Tommy the Truck

My brother went to Iraq, my baby brother that is.  His name is Tommy, Tommy the Truck.   Truck, as in Mac Truck, he likes it when you call him that.  Truck, Truck, Truck, now he calls himself that too.  


So I guess Tommy's not really a baby anymore, which is why he joined, to prove us all wrong, to show that he was the toughest.   You know, Bill and I used to tease him before he left for Iraq, making comments about, "baby Tommy, going to play in the sand box;" honestly, we didn't mean anything by it.   Nothing bad anyway, I swear.  I think we just hoped he wouldn't go.  Plus, I think the joking, somehow made it seem more bearable, less real.   Looking back now, I think Baby Tommy joined the army to fight a war, prove us all wrong, to show everyone that he was the toughest of us three.  Some things just aren't possible though.  Anyway that was us back then, Alex, Bill, and Tommy born in that order, just like that.   We were the Turner brothers, not so much now.   Ever since Tommy joined the army, while he found himself, we lost each other.


But hey, now Tommy could no longer be called a cry baby, siss-willy, bed wetter.   Not him, not anymore.

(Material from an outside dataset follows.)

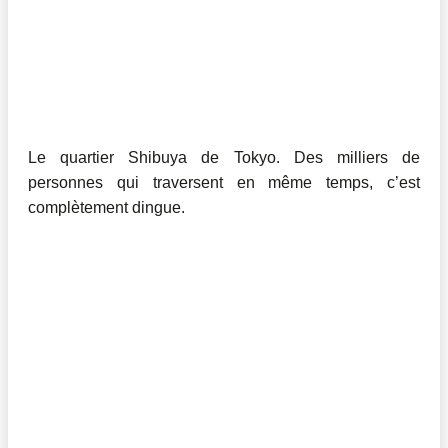
Le quartier Shibuya de Tokyo. Des milliers de
personnes qui traversent en même temps, c’est
complètement dingue.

Now Tommy's a real fighting machine.  Turns out the guys in his infantry agreed, as they took to calling him Truck.  This of course was because he was big.  He wrote us that in a mass email, signed it Truck.  You know, like a Mac Truck.   We used to get into fights over those e-mails, jealous spats, when one got a message, but not the other, me and John.  We started picking at each other like little girls over his words.   I wonder if he knew the power those things had over us.


Anyway, Tommy, he's a tough guy now.  You know, I wish it were true.  What gets me every time is this look he's got, the same one he had as a kid.  It's that blank stare, the empty fear, conceived in the hollowness within his gaze, like it's sucking air from his partially open mouth.   This look is the same one Tommy had when Alex and I told him about the werewolves, or the Sharp-toothed Under-Toad that would suck him beneath the waves at the beach.   But now, now instead of that emptiness, hollow stares fueled by a boy's naive, these looks seem fueled by a man's desperate knowing, knowing the truth. 


But what does Tommy know anyway?  He never made it to college, at least not yet, not like me and Alex.   What he gained though was a different type of learning.  What he learned was that within seconds, he could loose eight of the men on his team of twelve, covered in the blood of what remained of each.   He doesn't talk about that with us.  All we received from him regarding the message was summed up in a sentence, "We lost eight today, I was one of four left, had to wash the others off me in a shower."  


My mom is scared for him.  Dad is too.  I worry about them both, Mom and Dad.  Dad has stopped sleeping, has started taking pills to drug him up, knock him out beyond the nightmares.   And then there's mom too, she's started crying whenever she sees something on the TV, or in the newspaper, anything about the lives over there being lost.  Mom lost two of her brothers back in Vietnam.   The first came home in pieces, the second came home alive and breathing, but left his mind somewhere back in the field.  She takes Prozac now. 


But for now anyway, at least Tommy's home.  Not for long I'm sure, it's only a matter of time I'd guess before those hawks send him back over.  But for now, yeah, at least he's home.  Tommy doesn't do much though, doesn't say a whole lot.  He sleeps in, sleeps until noon like he did in high school, and no one's allowed to say shit to him, because of what he's been through.   The rest of the day Tommy spends in front of the television, riding about on his motorcycle, or sitting at some bar with his remaining high school buddies, those that never left.


Out here in Brownfield, we're close enough to Abilene, close enough to Austin, but far enough away from anywhere real.   But, it's home, not much out here other than the oil fieldsOil, that's the whole reason for this mess anyway, I think.   Sometimes I wonder if there'd been something, something other than the dead end manual labor jobs available, something other than that, if Tommy might have never joined up.  He was always "too cool for school," so once he graduated, what else was there for him here?  He never wanted to be an oil rat.  At least Tommy seems to have some sense of pride now, something other than the emptiness I'm sure he'd have found out here working the refineries.


Sometimes, though, I think Tommy's empty, lost in another way maybe.   While he gained a sense of pride through Uncle Sam, there's something that disappeared over there.  He didn't loose his mind like Uncle Mike, but something else.   Maybe something more like his self, something like a soul, or the notion of it anyway.  It's whatever made him Baby Tommy, you know, Baby Tommy.   I'd imagine whatever it was must have vanished, scared off during the explosion, floating away, leaving a hole instead filled with fear.  You can see it in his eyes, the fear, an emptiness, not Tommy.   Tommy's no longer there.  It's just like when we told him about those werewolves, something in him floated away, though came back when he caught sight of Bill laughing.   But this time, it's only the Truck.